Monday, December 19, 2005

October 17, 2005: The Feast of Parascheva the New of Iasi

I wanted to send a brief update about the feast of Parascheva the New of Iasi, because of its importance to Romanian Orthodoxy and its impression upon me, before I left Romania (on Wednesday) for the Holy Land...
Since I last wrote, Constantin & I attempted to go visit two other aging holy elders, Fr. Teofil Paraian near Brasov in the mountains and Fr. Arsenie Papaciov near Constant on the Black Sea. Unfortunately though, we were unable to meet with either elder. We didn't make it to Brasov due to changing circumstances in our travel requirements, and when we went to Constant, Fr. Arsenie had recently left (assumably for the feast in Iasi). So after getting to see the Black Sea and venerate the relics at the Cathedral in Constant (Sts. Aston, Epictet, Theodosia & Antipas of Romanis, & St.

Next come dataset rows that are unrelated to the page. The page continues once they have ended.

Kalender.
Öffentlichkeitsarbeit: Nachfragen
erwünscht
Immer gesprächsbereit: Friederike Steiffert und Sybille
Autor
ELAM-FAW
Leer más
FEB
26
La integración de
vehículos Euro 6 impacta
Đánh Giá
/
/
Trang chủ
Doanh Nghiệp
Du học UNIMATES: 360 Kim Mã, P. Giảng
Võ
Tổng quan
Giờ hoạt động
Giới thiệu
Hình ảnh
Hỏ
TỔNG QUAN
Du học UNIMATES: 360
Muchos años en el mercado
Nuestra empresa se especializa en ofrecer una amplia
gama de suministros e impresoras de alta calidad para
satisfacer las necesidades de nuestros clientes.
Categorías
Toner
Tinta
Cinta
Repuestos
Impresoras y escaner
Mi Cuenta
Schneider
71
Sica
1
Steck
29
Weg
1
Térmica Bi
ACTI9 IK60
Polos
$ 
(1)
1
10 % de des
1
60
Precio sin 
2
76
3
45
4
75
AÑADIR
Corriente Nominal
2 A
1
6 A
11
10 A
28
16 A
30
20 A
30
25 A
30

Panteleimon the Unmercenary Healer), we took a train to Iasi for the feast. This area has much to see & pilgrimage to in its own right (which I would like to do when the weather is warmer), many places where the Apostle Andrew did missionary work including his cave & miraculous spring, because this was his "port of entry" to Romania. Also, the first martyrs of Romania are there. The Danube Delta region, situated just north of Constantza also contains the widest variety of flora & fauna in Europe, especially known for fishing & bird watching. Unfortunately the region was closed due to a bird flu alert. This was our second long train trip that day, the first being @ 3-7am, this second one 3-11pm! It was fun and fascinating to see some of Romania this way and experience their train travel (somewhat different than ours, more traditional use of sitting or sleeping rooms in a car, & not as much like the seat arrangements on a bus). It was quite an experience to pilgrimage to the feast this way. We met & shared stories & food with those in our car, as we bonded like a family, to help each other during the 8 hour trip. The journey was full of many unique experiences and moments...Gypsy singing & dancing in the walkways, trying to sell trinkets or food, even though the cars were oversold with many packed in & standing for the entire trip.

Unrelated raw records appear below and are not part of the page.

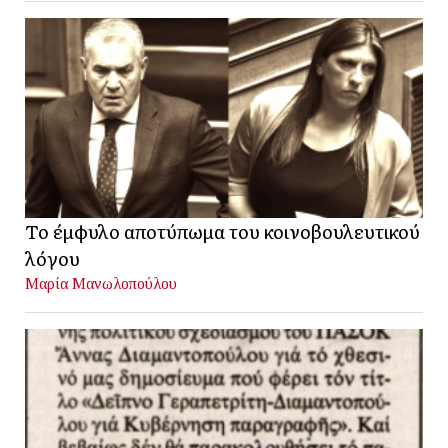
Το έμφυλο αποτύπωμα του κοινοβουλευτικού
λόγου
Μαρία Μανωλοπούλου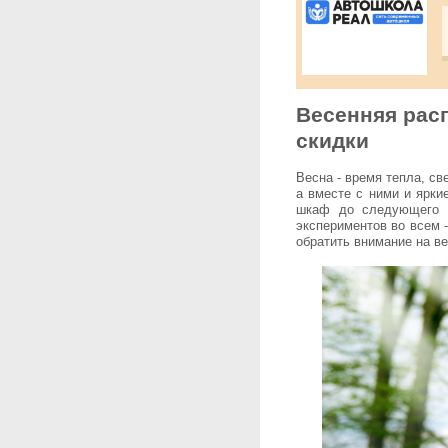
Весенняя рас
скидки
Весна - время тепла, с
а вместе с ними и ярки
шкаф до следующего г
экспериментов во всем 
обратить внимание на в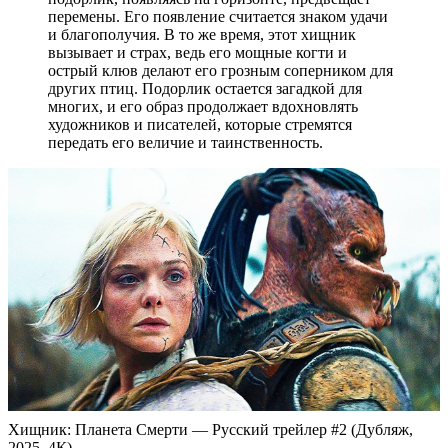
перемены. Его появление считается знаком удачи
и благополучия. В то же время, этот хищник
вызывает и страх, ведь его мощные когти и
острый клюв делают его грозным соперником для
других птиц. Подорлик остается загадкой для
многих, и его образ продолжает вдохновлять
художников и писателей, которые стремятся
передать его величие и таинственность.
Хищник: Планета Смерти — Русский трейлер #2 (Дубляж,
2025, 4К)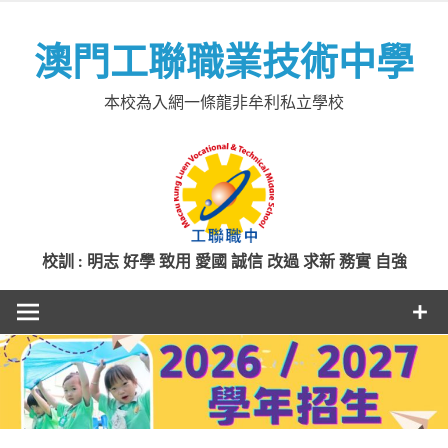
Skip
to
澳門工聯職業技術中學
content
本校為入網一條龍非牟利私立學校
校訓 : 明志 好學 致用 愛國 誠信 改過 求新 務實 自強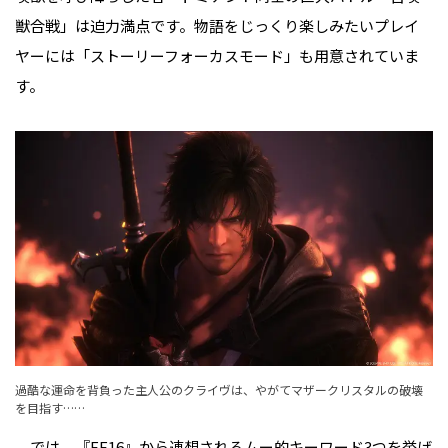
獣合戦」は迫力満点です。物語をじっくり楽しみたいプレイ
ヤーには「ストーリーフォーカスモード」も用意されていま
す。
過酷な運命を背負った主人公のクライヴは、やがてマザークリスタルの破壊
を目指す……
では、『FF16』から連想されるムー的キーワード3つを挙げ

Feast of Parascheva the New of Iasi

This is likely the largest annual pilgrimage in all of Orthodoxy averaging 500,000-1M pilgrims each year at the feast, not counting the half million that live in Iasi. This year they expected more because Metropolitan Panteleimon of Greece brought the relics of the Apostle Paul for veneration by the faithful to feast. Most stood in a line that spanned more than 1-2km an average of 12-15 hours to venerate the relics of St. Parascheva (and this year the Apostle Paul as well). Young and old, rich and poor alike come from all over Romania & neighboring countries (even as far away as America...) for the week long festivities. The entire city takes part in the celebration, with live outdoor folk & religious music concerts, booths selling everything from traditional Romanian handicrafts to religious items and food, churches and monasteries teaming with visiting pilgrims, while all of the special services at the cathedral are broadcast on jumbo-trons to the large crowds throughout the cathedral complex with closed circuit TV.

Almost all of the bishops of Romania attend, including the Patriarch of Romania Teoctiste (seated, with Metropolitan Manteleimon of Greece on left and Metropolitan Daniil on right), all of the Metropolitans, and there are always visiting hierarches.

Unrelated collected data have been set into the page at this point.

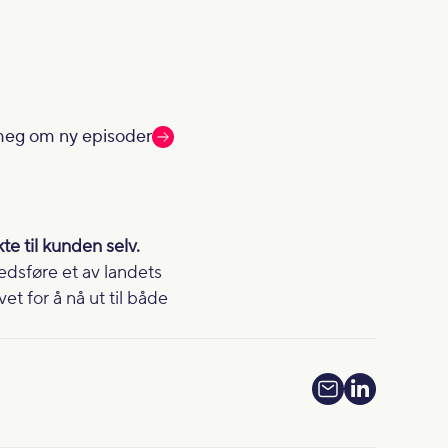
meg om ny episoder
te til kunden selv.
edsføre et av landets
t for å nå ut til både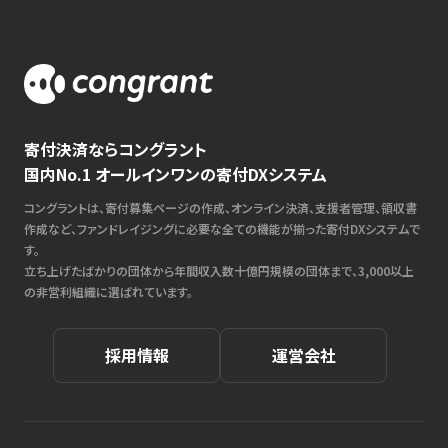
寄付決済ならコングラント
国内No.1 オールインワンの寄付DXシステム
コングラントは、寄付募集ページの作成、オンライン決済、支援者管理、領収書
作成など、ファンドレイジングに必要な全ての機能が揃った寄付DXシステムで
す。
立ち上げたばかりの団体から年間収入数十億円規模の団体まで、3,000以上
の非営利組織に選ばれています。
採用情報
運営会社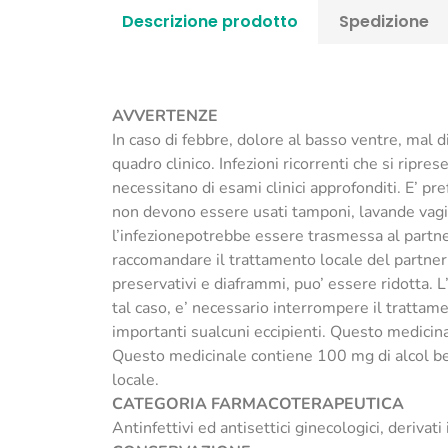
Descrizione prodotto
Spedizione
AVVERTENZE
In caso di febbre, dolore al basso ventre, mal d
quadro clinico. Infezioni ricorrenti che si rip
necessitano di esami clinici approfonditi. E’ pr
non devono essere usati tamponi, lavande vagina
l’infezionepotrebbe essere trasmessa al partner.
raccomandare il trattamento locale del partner. 
preservativi e diaframmi, puo’ essere ridotta. L
tal caso, e’ necessario interrompere il trattame
importanti sualcuni eccipienti. Questo medicinal
Questo medicinale contiene 100 mg di alcol benz
locale.
CATEGORIA FARMACOTERAPEUTICA
Antinfettivi ed antisettici ginecologici, derivati 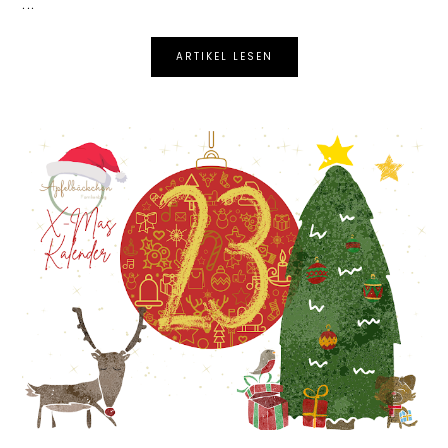
...
ARTIKEL LESEN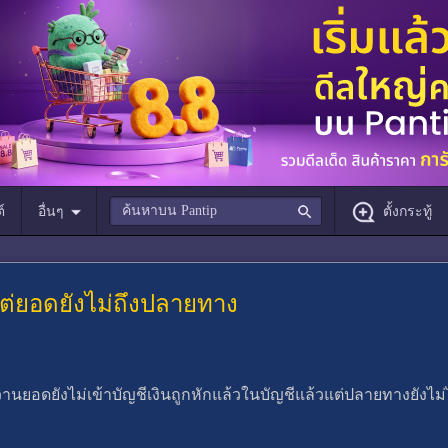
์
อื่นๆ
ตั้งกระทู้
ต่ยอดยังไม่ถึงปลายทาง
านยอดยังไม่เข้าบัญชีเงินถูกหักแล้วในบัญชีแล้วแต่ปลายทางยังไม่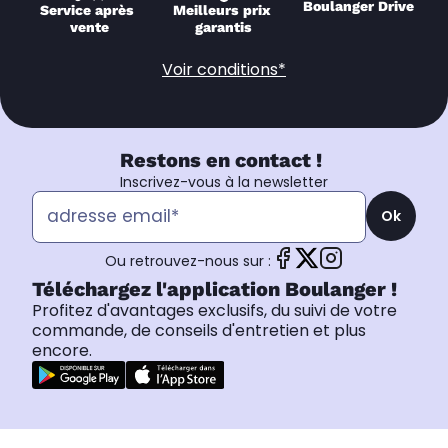
Boulanger Drive
Service après 
Meilleurs prix 
vente
garantis
Voir conditions*
Restons en contact !
Inscrivez-vous à la newsletter
Ok
Ou retrouvez-nous sur :
Téléchargez l'application Boulanger !
Profitez d'avantages exclusifs, du suivi de votre
commande, de conseils d'entretien et plus
encore.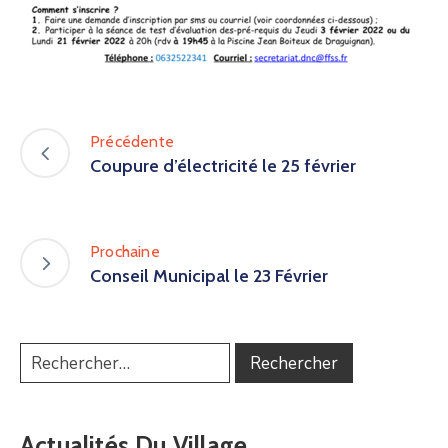
Précédente
Coupure d’électricité le 25 février
Prochaine
Conseil Municipal le 23 Février
Actualités Du Village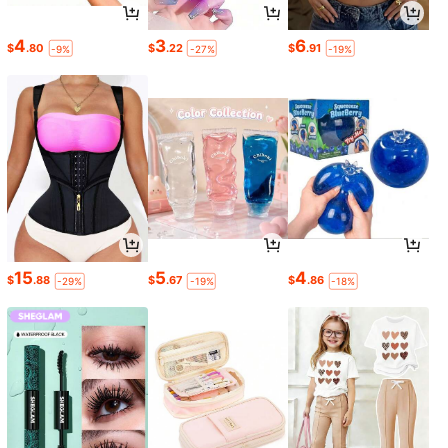
4
3
6
$
.80
$
.22
$
.91
-9%
-27%
-19%
15
5
4
$
.88
$
.67
$
.86
-29%
-19%
-18%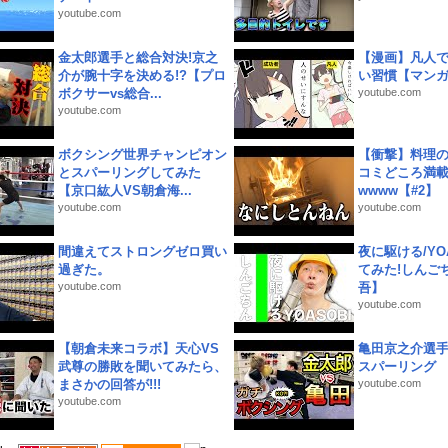
youtube.com
金太郎選手と総合対決!京之
【漫画】凡人
介が腕十字を決める!?【プロ
い習慣【マン
ボクサーvs総合...
youtube.com
youtube.com
ボクシング世界チャンピオン
【衝撃】料理
とスパーリングしてみた
コミどころ満載
【京口紘人VS朝倉海...
wwww【#2】
youtube.com
youtube.com
間違えてストロングゼロ買い
夜に駆ける/YOA
過ぎた。
てみた!しんご
youtube.com
吾】
youtube.com
【朝倉未来コラボ】天心VS
亀田京之介選
武尊の勝敗を聞いてみたら、
スパーリング
まさかの回答が!!!
youtube.com
youtube.com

Presentation of Newly Canonized St. Dosoftei of Probata
This year was also special, because a newly canonized saint (June 2005), Dosoftei of Probata, was announced to the people (see photo with icon)The scene was similar to many large city festivals that I've been to in the past, but the atmosphere was completely different. Frivolous revelry or wantonness was replaced with deep feelings of reverence and a sense of community amongst the faithful. I've never been to services overflowing with people where you get to worship outdoors like in Romania. It is difficult at first to maintain focus on prayer, but pretty soon after realizing that prayer is all around you with the people, it becomes easier to commune in prayer even while standing in the middle of the "outside" world. I felt that it also revealed how real and organic the faith of the Romanian people are that they are able to worship God in "all places". I've included some photos during the main Liturgy the day of Parascheva's feast from both inside & outside the cathedral (thanks to a theological student I met while in Iasi). Attending the feast was a wonderful way to conclude my pilgrimage in Romania, going to the cathedral everyday, taking part with the people on one of their most important holy days (for Parascheva is considered the patron & protector of Moldavia), seeing their faith & piety, and spending time with new friends.
You'll hear from me next with an update from the Holy Land. I appreciate all of your thoughts, encouraging words & prayers!